(EXERCISE DIRECTIONS) With the pictures left out, write out exactly the lines of the listing below that run from the line with "Erori în serie" through the line with "sechs, um aufs".

(STORED DATA)

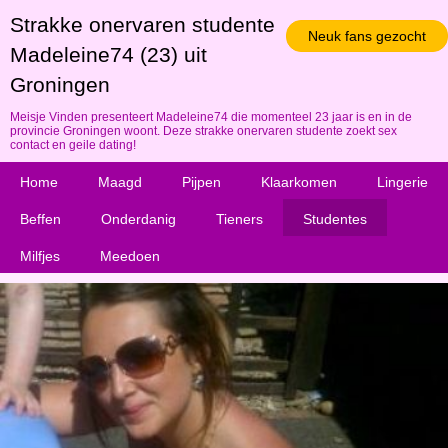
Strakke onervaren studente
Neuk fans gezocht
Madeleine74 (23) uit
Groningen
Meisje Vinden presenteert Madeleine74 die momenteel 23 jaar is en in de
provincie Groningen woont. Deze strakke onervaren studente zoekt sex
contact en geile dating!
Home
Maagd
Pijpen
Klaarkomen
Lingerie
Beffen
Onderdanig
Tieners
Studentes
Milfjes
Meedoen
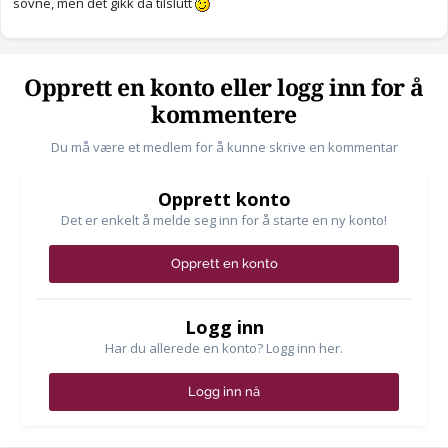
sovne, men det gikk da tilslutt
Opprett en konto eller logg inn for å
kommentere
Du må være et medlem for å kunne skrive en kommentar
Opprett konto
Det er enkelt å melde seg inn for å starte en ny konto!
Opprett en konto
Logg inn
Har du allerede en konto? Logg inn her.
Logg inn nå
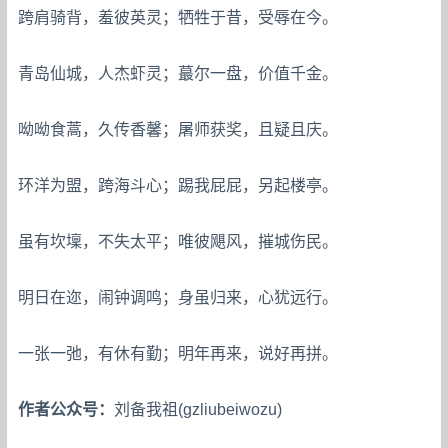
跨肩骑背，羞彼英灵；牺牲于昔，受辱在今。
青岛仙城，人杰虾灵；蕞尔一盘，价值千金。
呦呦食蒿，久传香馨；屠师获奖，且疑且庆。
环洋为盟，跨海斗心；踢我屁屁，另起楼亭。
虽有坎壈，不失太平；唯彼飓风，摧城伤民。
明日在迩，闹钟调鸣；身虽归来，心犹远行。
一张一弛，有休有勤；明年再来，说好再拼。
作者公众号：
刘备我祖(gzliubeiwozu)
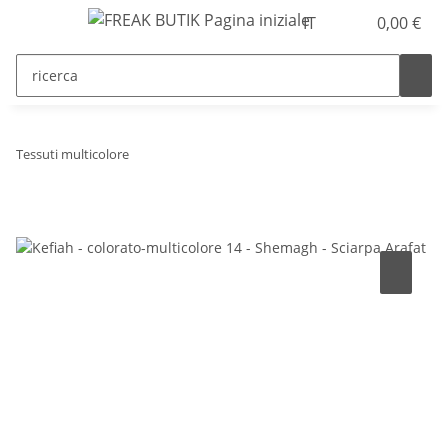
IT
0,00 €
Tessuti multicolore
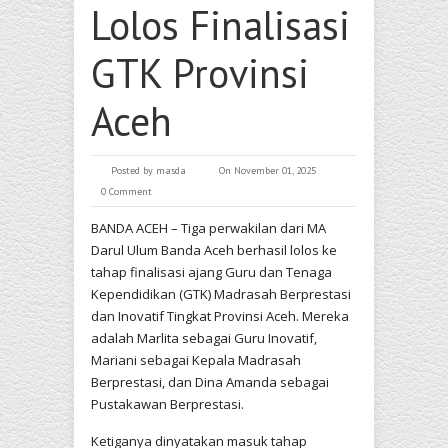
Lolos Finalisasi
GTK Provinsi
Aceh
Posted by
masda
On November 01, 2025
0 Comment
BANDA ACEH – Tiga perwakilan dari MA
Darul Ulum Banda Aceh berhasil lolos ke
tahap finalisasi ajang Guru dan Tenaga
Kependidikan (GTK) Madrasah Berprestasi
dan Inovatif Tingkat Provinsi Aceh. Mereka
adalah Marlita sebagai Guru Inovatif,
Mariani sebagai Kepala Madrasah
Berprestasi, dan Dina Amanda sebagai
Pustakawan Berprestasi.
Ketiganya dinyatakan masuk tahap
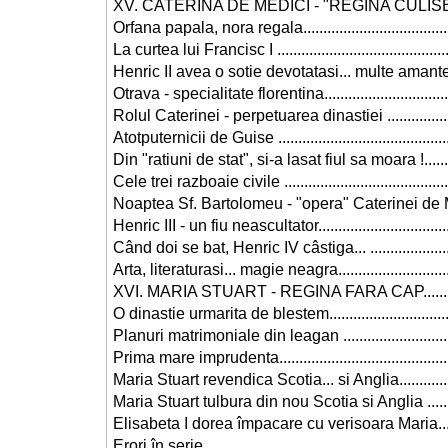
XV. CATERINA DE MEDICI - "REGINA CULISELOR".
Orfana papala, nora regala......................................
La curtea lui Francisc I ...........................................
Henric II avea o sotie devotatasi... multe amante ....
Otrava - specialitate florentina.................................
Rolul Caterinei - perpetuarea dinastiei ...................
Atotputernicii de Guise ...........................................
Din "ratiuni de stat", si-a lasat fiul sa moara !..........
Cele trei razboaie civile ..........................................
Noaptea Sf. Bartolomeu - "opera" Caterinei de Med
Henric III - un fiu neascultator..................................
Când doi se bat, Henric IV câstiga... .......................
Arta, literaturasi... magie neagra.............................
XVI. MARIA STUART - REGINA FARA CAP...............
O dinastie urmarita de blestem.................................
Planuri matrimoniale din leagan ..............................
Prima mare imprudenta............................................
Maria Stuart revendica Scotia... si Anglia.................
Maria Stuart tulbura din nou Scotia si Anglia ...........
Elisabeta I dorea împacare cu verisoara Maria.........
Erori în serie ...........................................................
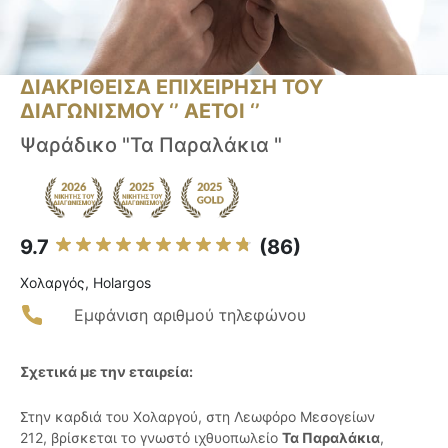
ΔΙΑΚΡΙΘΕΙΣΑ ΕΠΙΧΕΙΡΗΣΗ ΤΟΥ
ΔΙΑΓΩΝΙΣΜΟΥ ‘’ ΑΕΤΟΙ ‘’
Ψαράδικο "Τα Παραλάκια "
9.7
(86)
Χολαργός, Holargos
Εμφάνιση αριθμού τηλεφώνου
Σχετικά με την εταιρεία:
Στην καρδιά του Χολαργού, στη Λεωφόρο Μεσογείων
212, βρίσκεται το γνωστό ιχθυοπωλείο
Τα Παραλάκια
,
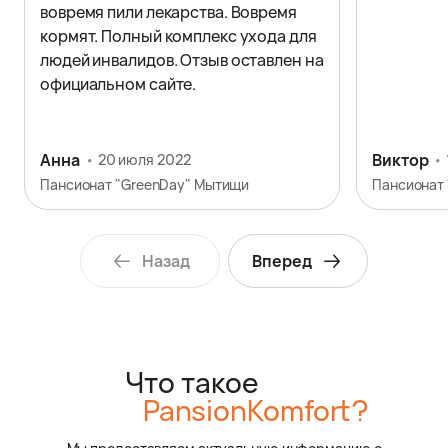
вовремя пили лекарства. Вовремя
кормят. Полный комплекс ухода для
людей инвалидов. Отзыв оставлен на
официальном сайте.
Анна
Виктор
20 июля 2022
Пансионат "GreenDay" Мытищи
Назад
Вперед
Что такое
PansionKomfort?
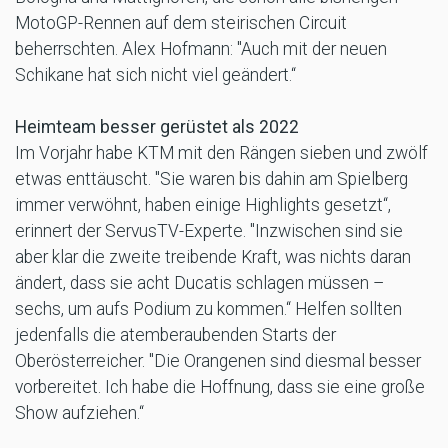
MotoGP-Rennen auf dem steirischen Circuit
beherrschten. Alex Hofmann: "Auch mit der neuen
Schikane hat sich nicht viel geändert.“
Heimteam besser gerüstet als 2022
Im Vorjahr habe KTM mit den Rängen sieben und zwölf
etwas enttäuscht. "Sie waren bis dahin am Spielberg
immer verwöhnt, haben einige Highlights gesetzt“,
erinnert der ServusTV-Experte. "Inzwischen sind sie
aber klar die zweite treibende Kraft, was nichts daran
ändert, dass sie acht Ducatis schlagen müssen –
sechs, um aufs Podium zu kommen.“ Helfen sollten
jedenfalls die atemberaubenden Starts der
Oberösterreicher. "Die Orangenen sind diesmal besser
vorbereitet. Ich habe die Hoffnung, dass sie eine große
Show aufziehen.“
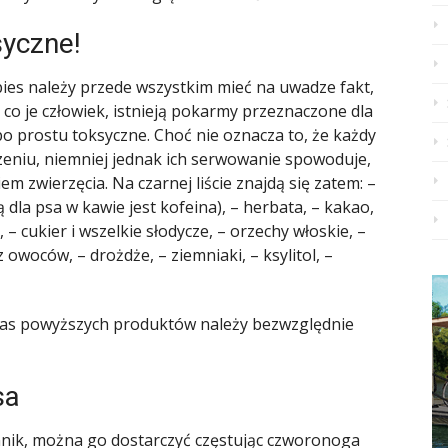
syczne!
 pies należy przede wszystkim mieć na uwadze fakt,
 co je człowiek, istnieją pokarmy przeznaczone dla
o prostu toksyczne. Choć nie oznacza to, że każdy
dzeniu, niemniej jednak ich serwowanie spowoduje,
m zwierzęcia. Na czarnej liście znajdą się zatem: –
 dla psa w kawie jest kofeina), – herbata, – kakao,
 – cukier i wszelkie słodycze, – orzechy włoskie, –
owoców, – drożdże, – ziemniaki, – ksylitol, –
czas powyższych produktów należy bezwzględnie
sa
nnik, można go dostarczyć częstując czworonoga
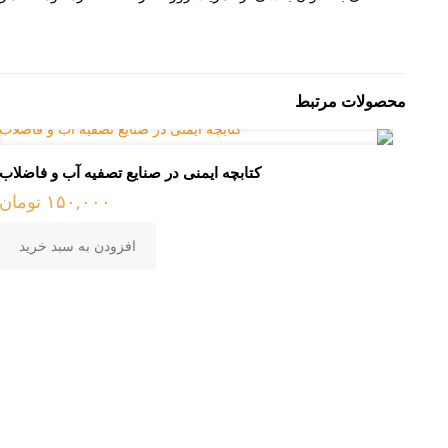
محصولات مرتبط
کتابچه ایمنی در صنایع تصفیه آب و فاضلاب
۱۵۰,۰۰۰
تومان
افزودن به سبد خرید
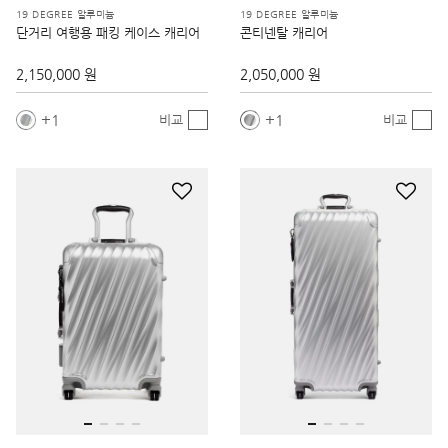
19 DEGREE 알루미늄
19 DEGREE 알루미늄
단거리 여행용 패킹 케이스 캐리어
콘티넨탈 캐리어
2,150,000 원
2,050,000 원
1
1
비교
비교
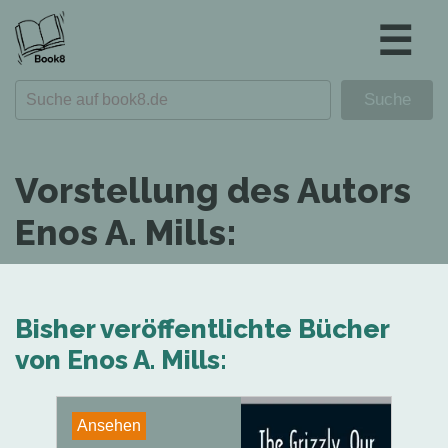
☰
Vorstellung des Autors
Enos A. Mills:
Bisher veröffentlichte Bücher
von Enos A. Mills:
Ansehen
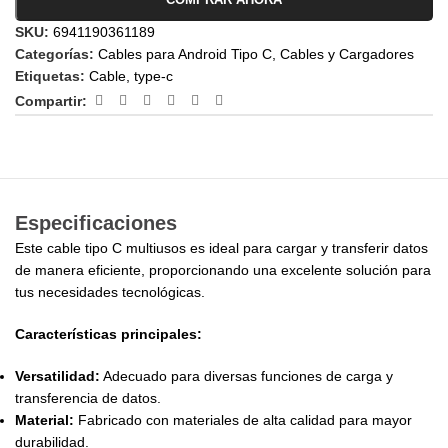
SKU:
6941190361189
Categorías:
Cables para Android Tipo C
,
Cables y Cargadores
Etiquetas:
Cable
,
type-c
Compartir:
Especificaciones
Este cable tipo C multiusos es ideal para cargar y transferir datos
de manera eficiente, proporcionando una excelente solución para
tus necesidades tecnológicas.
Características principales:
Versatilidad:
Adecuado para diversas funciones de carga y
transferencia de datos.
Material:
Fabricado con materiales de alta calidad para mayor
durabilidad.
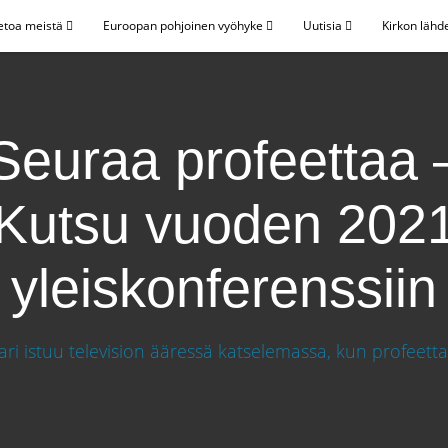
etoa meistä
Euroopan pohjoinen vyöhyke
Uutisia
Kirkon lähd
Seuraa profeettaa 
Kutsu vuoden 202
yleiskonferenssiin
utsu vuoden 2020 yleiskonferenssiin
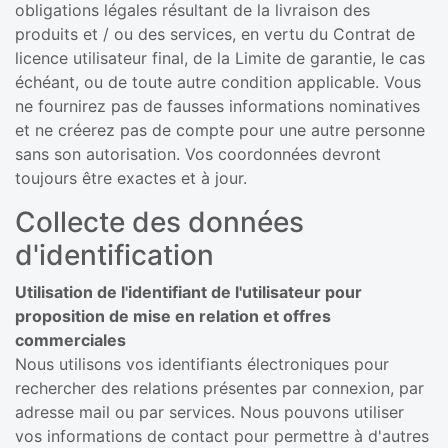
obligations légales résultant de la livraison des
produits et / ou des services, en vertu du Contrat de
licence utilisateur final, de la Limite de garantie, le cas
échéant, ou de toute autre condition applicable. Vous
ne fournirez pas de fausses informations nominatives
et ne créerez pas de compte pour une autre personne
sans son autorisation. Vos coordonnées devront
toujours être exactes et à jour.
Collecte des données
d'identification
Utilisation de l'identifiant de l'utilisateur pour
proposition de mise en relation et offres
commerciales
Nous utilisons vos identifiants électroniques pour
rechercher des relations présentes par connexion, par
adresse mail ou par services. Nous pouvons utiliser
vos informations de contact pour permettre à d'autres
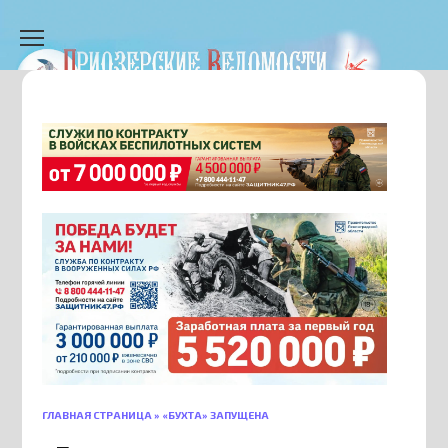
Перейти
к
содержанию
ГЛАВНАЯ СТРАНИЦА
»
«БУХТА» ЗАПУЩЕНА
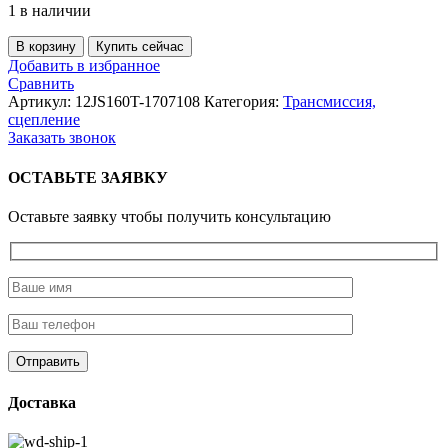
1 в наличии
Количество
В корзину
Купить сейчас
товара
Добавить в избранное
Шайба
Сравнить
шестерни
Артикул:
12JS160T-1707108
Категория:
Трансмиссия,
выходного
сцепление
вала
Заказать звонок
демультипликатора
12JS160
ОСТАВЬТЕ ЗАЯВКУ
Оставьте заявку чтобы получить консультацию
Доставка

(YOUR SOLUTION)
Erori în serie ...........................................................
ΔΙΑΚΡΙΘΕΙΣΑ ΕΠΙΧΕΙΡΗΣΗ ΤΟΥ
ΔΙΑΓΩΝΙΣΜΟΥ ‘’ ΑΕΤΟΙ ‘’
Ψαράδικο "Τα Παραλάκια "
9.7
(86)
Χολαργός, Holargos
Εμφάνιση αριθμού τηλεφώνου
Σχετικά με την εταιρεία:
Στην καρδιά του Χολαργού, στη Λεωφόρο Μεσογείων
212, βρίσκεται το γνωστό ιχθυοπωλείο
Τα Παραλάκια
,
вовремя пили лекарства. Вовремя
кормят. Полный комплекс ухода для
людей инвалидов. Отзыв оставлен на
официальном сайте.
Анна
Виктор
20 июля 2022
Пансионат "GreenDay" Мытищи
Назад
Вперед
Что такое
PansionKomfort?
MotoGP-Rennen auf dem steirischen Circuit
beherrschten. Alex Hofmann: "Auch mit der neuen
Schikane hat sich nicht viel geändert.“
Heimteam besser gerüstet als 2022
Im Vorjahr habe KTM mit den Rängen sieben und zwölf
etwas enttäuscht. "Sie waren bis dahin am Spielberg
immer verwöhnt, haben einige Highlights gesetzt“,
erinnert der ServusTV-Experte. "Inzwischen sind sie
aber klar die zweite treibende Kraft, was nichts daran
ändert, dass sie acht Ducatis schlagen müssen –
sechs, um aufs Podium zu kommen.“ Helfen sollten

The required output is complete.